Monumenti - COLONNE ROMANE
(O DEL PORTO)
Scheda storica
a cura di Roberto Piliego
Sono tre le ipotesi
tramandate sulle origini delle colonne romane di Brindisi.
Per molti - ed è l'ipotesi più accreditata
dalla tradizione - si tratta di un monumento fatto innalzare
nel 110 circa d. C. dall'imperatore Traiano, per celebrare
- con il potenziamento del nostro porto - la costruzione
di una deviazione della via Appia per il tratto che
da Benevento conduceva a Brindisi, passando da Canosa,
Ruvo, Egnazia; strada che da lui fu detta Traiana o
Appia-Traiana (ma anche Egnazia). La prima parte dell'originaria
via Appia era stata costruita nel 322 a. C. dal censore
Appio Claudio il Cieco per unire Roma a Capua, ma qualche
decennio dopo la strada fu prolungata sino a Benevento
e Taranto, conquistata nel 272. Sottomessa cinque anni
dopo anche Brindisi, si rese necessario il prolungamento
fino al nostro porto, realizzato molto probabilmente
da Appio Claudio Pulcro, che fu console nel 213 a. C.
A quei tempi Oria, attraversata dalla primitiva via
Appia, svolgeva l'importante funzione di mansio, cioè
di un luogo in cui, oltre a cambiare i cavalli, i viaggiatori
potevano pernottare.
Le Colonne Romane (ph. G. Membola
2011)
Per altri è
un monumento eretto in onore di Ercole (il libico),
al cui figlio Brento i brindisini facevano risalire
la rifondazione della città, e il cui culto era
molto vivo a Brindisi, come in tante altre città.

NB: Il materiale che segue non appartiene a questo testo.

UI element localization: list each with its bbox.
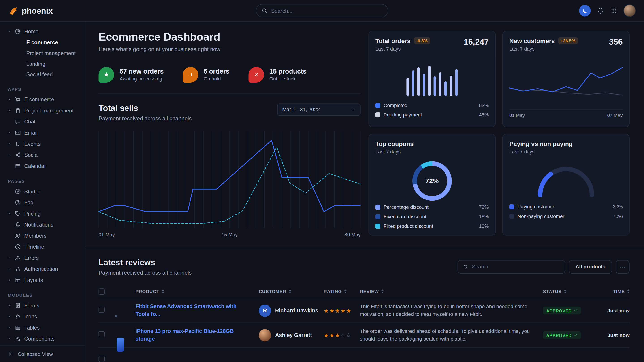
row-checkbox[interactable]	[99, 331, 105, 338]
sidebar-section-modules: MODULES	[0, 286, 84, 300]
customer-name: Richard Dawkins	[275, 308, 318, 314]
sidebar-item-email[interactable]: Email	[0, 127, 84, 138]
legend-label: Paying customer	[518, 204, 554, 210]
row-checkbox[interactable]	[99, 307, 105, 313]
review-time: Just now	[597, 308, 630, 314]
date-range-select[interactable]: Mar 1 - 31, 2022	[277, 103, 361, 116]
sidebar-item-label: Layouts	[24, 277, 43, 283]
latest-reviews-section: Latest reviews Payment received across a…	[99, 258, 630, 362]
sidebar-nav: HomeE commerceProject managementLandingS…	[0, 26, 84, 346]
sidebar-subitem-project-management[interactable]: Project management	[0, 48, 84, 58]
sidebar-item-social[interactable]: Social	[0, 149, 84, 161]
legend-value: 70%	[613, 213, 623, 219]
stat-value: 57 new orders	[120, 68, 164, 75]
trend-badge: +26.5%	[558, 37, 578, 44]
column-header-time[interactable]: TIME	[597, 289, 630, 294]
reviews-table: PRODUCTCUSTOMERRATINGREVIEWSTATUSTIME Fi…	[99, 285, 630, 362]
share-icon	[15, 152, 21, 158]
sidebar-item-timeline[interactable]: Timeline	[0, 241, 84, 252]
legend-swatch	[376, 103, 380, 108]
sidebar-item-faq[interactable]: Faq	[0, 197, 84, 208]
chevron-right-icon	[8, 98, 12, 101]
sidebar-item-label: Errors	[24, 255, 39, 261]
card-title: Top coupons	[376, 140, 414, 147]
page-subtitle: Here's what's going on at your business …	[99, 46, 361, 52]
row-checkbox[interactable]	[99, 356, 105, 362]
chevron-right-icon	[8, 256, 12, 260]
sidebar-subitem-landing[interactable]: Landing	[0, 58, 84, 69]
legend-value: 10%	[479, 223, 489, 229]
chevron-down-icon	[8, 29, 12, 33]
legend-row: Non-paying customer70%	[509, 213, 623, 219]
stat-15-products: 15 productsOut of stock	[248, 67, 306, 82]
sidebar-item-label: E commerce	[24, 96, 54, 103]
column-header-product[interactable]: PRODUCT	[136, 289, 259, 294]
search-input[interactable]	[271, 7, 382, 14]
theme-toggle-button[interactable]	[579, 5, 590, 16]
sidebar-section-pages: PAGES	[0, 171, 84, 186]
chevron-right-icon	[8, 142, 12, 146]
column-header-rating[interactable]: RATING	[324, 289, 360, 294]
moon-icon	[582, 7, 588, 14]
card-title: Paying vs non paying	[509, 140, 572, 147]
clipboard-icon	[15, 107, 21, 114]
select-all-checkbox[interactable]	[99, 288, 105, 295]
sidebar-section-apps: APPS	[0, 80, 84, 94]
reviews-search-input[interactable]	[472, 264, 560, 270]
collapsed-view-toggle[interactable]: Collapsed View	[0, 346, 84, 362]
sidebar-item-label: Pricing	[24, 211, 40, 217]
column-header-review[interactable]: REVIEW	[360, 289, 543, 294]
sidebar-item-e-commerce[interactable]: E commerce	[0, 94, 84, 105]
reviews-search[interactable]	[458, 260, 565, 274]
column-header-customer[interactable]: CUSTOMER	[259, 289, 324, 294]
stat-value: 5 orders	[204, 68, 230, 75]
sort-icon	[344, 289, 347, 293]
product-link[interactable]: Fitbit Sense Advanced Smartwatch with To…	[136, 303, 259, 318]
sidebar-item-starter[interactable]: Starter	[0, 186, 84, 197]
sidebar-item-pricing[interactable]: Pricing	[0, 208, 84, 219]
sidebar-item-events[interactable]: Events	[0, 138, 84, 150]
warning-icon	[15, 255, 21, 261]
sidebar-item-notifications[interactable]: Notifications	[0, 219, 84, 230]
legend-label: Percentage discount	[384, 204, 428, 210]
sidebar-item-members[interactable]: Members	[0, 230, 84, 242]
trend-badge: -6.8%	[414, 37, 430, 44]
sidebar-subitem-social-feed[interactable]: Social feed	[0, 69, 84, 80]
total-sells-axis: 01 May 15 May 30 May	[99, 232, 361, 238]
sidebar-subitem-e-commerce[interactable]: E commerce	[0, 37, 84, 48]
notifications-button[interactable]	[597, 7, 604, 14]
sidebar-item-project-management[interactable]: Project management	[0, 105, 84, 116]
sidebar-item-icons[interactable]: Icons	[0, 311, 84, 322]
chevron-right-icon	[8, 337, 12, 341]
brand[interactable]: phoenix	[8, 5, 53, 16]
collapsed-view-label: Collapsed View	[18, 351, 53, 357]
sidebar-item-forms[interactable]: Forms	[0, 300, 84, 311]
sidebar-item-label: Authentication	[24, 266, 58, 272]
sidebar-item-layouts[interactable]: Layouts	[0, 275, 84, 286]
review-text: The order was delivered ahead of schedul…	[360, 327, 543, 343]
sidebar-item-label: Notifications	[24, 222, 53, 228]
sidebar-item-components[interactable]: Components	[0, 333, 84, 344]
global-search[interactable]	[256, 4, 388, 17]
sidebar-item-errors[interactable]: Errors	[0, 252, 84, 264]
sidebar: HomeE commerceProject managementLandingS…	[0, 22, 85, 362]
sidebar-item-home[interactable]: Home	[0, 26, 84, 37]
sidebar-item-label: Members	[24, 233, 46, 239]
sidebar-item-label: Email	[24, 130, 38, 136]
product-link[interactable]: iPhone 13 pro max-Pacific Blue-128GB sto…	[136, 328, 259, 343]
apps-grid-button[interactable]	[610, 7, 617, 14]
sidebar-item-tables[interactable]: Tables	[0, 322, 84, 333]
sidebar-item-chat[interactable]: Chat	[0, 116, 84, 127]
all-products-button[interactable]: All products	[569, 260, 612, 274]
stat-caption: Out of stock	[270, 76, 306, 82]
user-avatar[interactable]	[624, 4, 636, 17]
sidebar-item-calendar[interactable]: Calendar	[0, 161, 84, 172]
chevron-right-icon	[8, 304, 12, 308]
section-divider	[85, 247, 644, 247]
sidebar-item-authentication[interactable]: Authentication	[0, 263, 84, 275]
column-header-status[interactable]: STATUS	[543, 289, 597, 294]
legend-label: Non-paying customer	[518, 213, 564, 219]
legend-swatch	[376, 112, 380, 117]
sidebar-item-label: Starter	[24, 188, 40, 195]
more-options-button[interactable]: ...	[616, 260, 630, 274]
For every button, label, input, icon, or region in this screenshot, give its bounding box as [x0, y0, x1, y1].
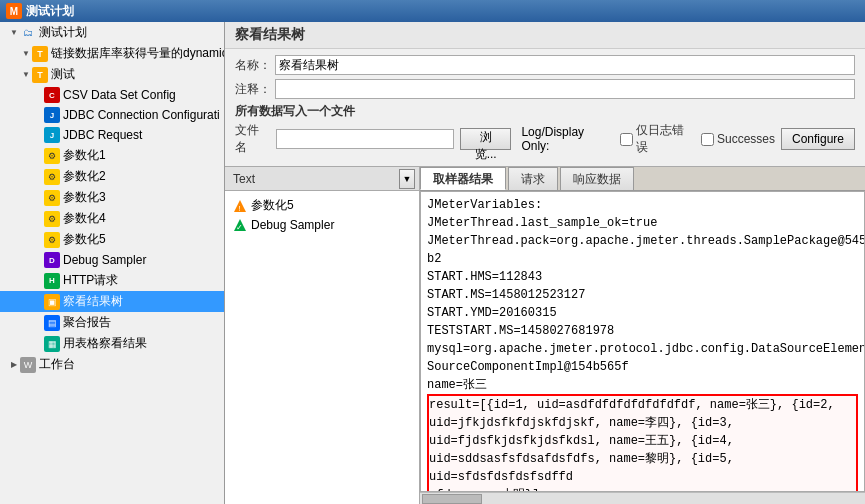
expand-arrow-param3: [32, 192, 44, 204]
sidebar-item-view[interactable]: ▣ 察看结果树: [0, 291, 224, 312]
browse-button[interactable]: 浏览...: [460, 128, 512, 150]
app-icon: M: [6, 3, 22, 19]
sidebar-item-csv[interactable]: C CSV Data Set Config: [0, 85, 224, 105]
sidebar-label-plan: 测试计划: [39, 24, 87, 41]
successes-checkbox[interactable]: [701, 133, 714, 146]
content-highlight-block: result=[{id=1, uid=asdfdfdfdfdfdfdfdf, n…: [427, 394, 858, 492]
name-input[interactable]: [275, 55, 855, 75]
param3-icon: ⚙: [44, 190, 60, 206]
sidebar-item-table[interactable]: ▦ 用表格察看结果: [0, 333, 224, 354]
name-label: 名称：: [235, 57, 275, 74]
name-row: 名称：: [235, 55, 855, 75]
sidebar-item-param4[interactable]: ⚙ 参数化4: [0, 208, 224, 229]
thread-icon-test: T: [32, 67, 48, 83]
sidebar-label-jdbc-req: JDBC Request: [63, 128, 142, 142]
result-tree-list: ! 参数化5 ✓ Debug Sampler: [225, 191, 419, 238]
configure-button[interactable]: Configure: [781, 128, 855, 150]
file-input[interactable]: [276, 129, 453, 149]
content-area[interactable]: JMeterVariables: JMeterThread.last_sampl…: [420, 191, 865, 492]
sidebar-item-param3[interactable]: ⚙ 参数化3: [0, 187, 224, 208]
tab-sampler-results[interactable]: 取样器结果: [420, 167, 506, 190]
workbench-icon: W: [20, 357, 36, 373]
expand-arrow-test: ▼: [20, 69, 32, 81]
sidebar-item-param2[interactable]: ⚙ 参数化2: [0, 166, 224, 187]
sidebar-item-jdbc-config[interactable]: J JDBC Connection Configurati: [0, 105, 224, 125]
sidebar-label-workbench: 工作台: [39, 356, 75, 373]
panel-title-text: 察看结果树: [235, 26, 305, 42]
param5-icon: ⚙: [44, 232, 60, 248]
sidebar: ▼ 🗂 测试计划 ▼ T 链接数据库率获得号量的dynamic ▼ T 测试 C…: [0, 22, 225, 504]
log-display-label: Log/Display Only:: [521, 125, 614, 153]
expand-arrow-http: [32, 275, 44, 287]
sidebar-label-param1: 参数化1: [63, 147, 106, 164]
sidebar-item-jdbc-req[interactable]: J JDBC Request: [0, 125, 224, 145]
sidebar-label-view: 察看结果树: [63, 293, 123, 310]
list-item[interactable]: ✓ Debug Sampler: [229, 216, 415, 234]
content-line-1: JMeterVariables:: [427, 198, 542, 212]
title-bar: M 测试计划: [0, 0, 865, 22]
ok-triangle-icon: ✓: [233, 218, 247, 232]
sidebar-item-param1[interactable]: ⚙ 参数化1: [0, 145, 224, 166]
svg-text:✓: ✓: [236, 223, 243, 232]
sidebar-label-param4: 参数化4: [63, 210, 106, 227]
sidebar-item-param5[interactable]: ⚙ 参数化5: [0, 229, 224, 250]
expand-arrow-agg: [32, 317, 44, 329]
horizontal-scrollbar[interactable]: [420, 492, 865, 504]
sidebar-item-plan[interactable]: ▼ 🗂 测试计划: [0, 22, 224, 43]
sidebar-label-csv: CSV Data Set Config: [63, 88, 176, 102]
comment-input[interactable]: [275, 79, 855, 99]
all-data-label: 所有数据写入一个文件: [235, 103, 855, 120]
sidebar-label-table: 用表格察看结果: [63, 335, 147, 352]
errors-checkbox-label[interactable]: 仅日志错误: [620, 122, 695, 156]
list-item[interactable]: ! 参数化5: [229, 195, 415, 216]
expand-arrow-jdbc-config: [32, 109, 44, 121]
svg-text:!: !: [238, 204, 240, 213]
tab-sampler-label: 取样器结果: [433, 172, 493, 186]
sidebar-label-http: HTTP请求: [63, 272, 118, 289]
file-row: 文件名 浏览... Log/Display Only: 仅日志错误 Succes…: [235, 122, 855, 156]
successes-label: Successes: [717, 132, 775, 146]
sidebar-label-jdbc-config: JDBC Connection Configurati: [63, 108, 220, 122]
sidebar-item-http[interactable]: H HTTP请求: [0, 270, 224, 291]
errors-checkbox[interactable]: [620, 133, 633, 146]
sidebar-label-debug: Debug Sampler: [63, 253, 146, 267]
agg-icon: ▤: [44, 315, 60, 331]
expand-arrow-workbench: ▶: [8, 359, 20, 371]
content-line-11: name=张三: [427, 378, 487, 392]
sidebar-item-link[interactable]: ▼ T 链接数据库率获得号量的dynamic: [0, 43, 224, 64]
content-line-2: JMeterThread.last_sample_ok=true: [427, 216, 657, 230]
content-line-6: START.MS=1458012523127: [427, 288, 585, 302]
sidebar-label-param2: 参数化2: [63, 168, 106, 185]
sidebar-item-agg[interactable]: ▤ 聚合报告: [0, 312, 224, 333]
tabs-row: 取样器结果 请求 响应数据: [420, 167, 865, 191]
main-container: ▼ 🗂 测试计划 ▼ T 链接数据库率获得号量的dynamic ▼ T 测试 C…: [0, 22, 865, 504]
scrollbar-thumb[interactable]: [422, 494, 482, 504]
comment-row: 注释：: [235, 79, 855, 99]
expand-arrow-csv: [32, 89, 44, 101]
view-icon: ▣: [44, 294, 60, 310]
tab-response-label: 响应数据: [573, 172, 621, 186]
sidebar-item-workbench[interactable]: ▶ W 工作台: [0, 354, 224, 375]
jdbc-req-icon: J: [44, 127, 60, 143]
content-line-10: SourceComponentImpl@154b565f: [427, 360, 629, 374]
expand-arrow-param4: [32, 213, 44, 225]
tab-response[interactable]: 响应数据: [560, 167, 634, 190]
text-dropdown-button[interactable]: ▼: [399, 169, 415, 189]
tab-request[interactable]: 请求: [508, 167, 558, 190]
text-dropdown-label: Text: [229, 172, 399, 186]
expand-arrow-view: [32, 296, 44, 308]
expand-arrow-param5: [32, 234, 44, 246]
jdbc-config-icon: J: [44, 107, 60, 123]
sidebar-label-agg: 聚合报告: [63, 314, 111, 331]
content-line-7: START.YMD=20160315: [427, 306, 557, 320]
plan-icon: 🗂: [20, 25, 36, 41]
expand-arrow-jdbc-req: [32, 129, 44, 141]
successes-checkbox-label[interactable]: Successes: [701, 132, 775, 146]
table-icon: ▦: [44, 336, 60, 352]
expand-arrow-table: [32, 338, 44, 350]
expand-arrow-param2: [32, 171, 44, 183]
expand-arrow-plan: ▼: [8, 27, 20, 39]
sidebar-item-debug[interactable]: D Debug Sampler: [0, 250, 224, 270]
content-line-4: b2: [427, 252, 441, 266]
sidebar-item-test[interactable]: ▼ T 测试: [0, 64, 224, 85]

Ciò a somiglianza delle più famose colonne
poste in Africa e in Spagna, sull'attuale stretto di
Gibilterra, che indicavano la fine del mondo allora
conosciuto.
Per altri ancora le colonne sarebbero state volute dai
Romani per premiare la lealtà dei brindisini,
che nel 214 a. C. - a differenza dei tarantini - non
si erano arresi ad Annibale; o del brindisino Lucio
Ramnio, in particolare, che nello stesso anno fece fallire
il piano del re macedone Perseo, che voleva battere
i Romani facendone avvelenare i comandanti di passaggio
dalla nostra città; o per premiare il contributo
in denaro e soldati che Brindisi - con poche altre città
- assicurò a Roma nella guerra contro i Cartaginesi
anche dopo la disfatta di Canne; oppure il validissimo
aiuto fornito a Silla (nell'83 a. C.), a Cesare (nel
48 a. C.) e a Ottaviano (il futuro Cesare Augusto, nel
38 a. C.), in occasione delle guerre civili che li videro
vincitori rispettivamente su Mario, Pompeo e Marco Antonio.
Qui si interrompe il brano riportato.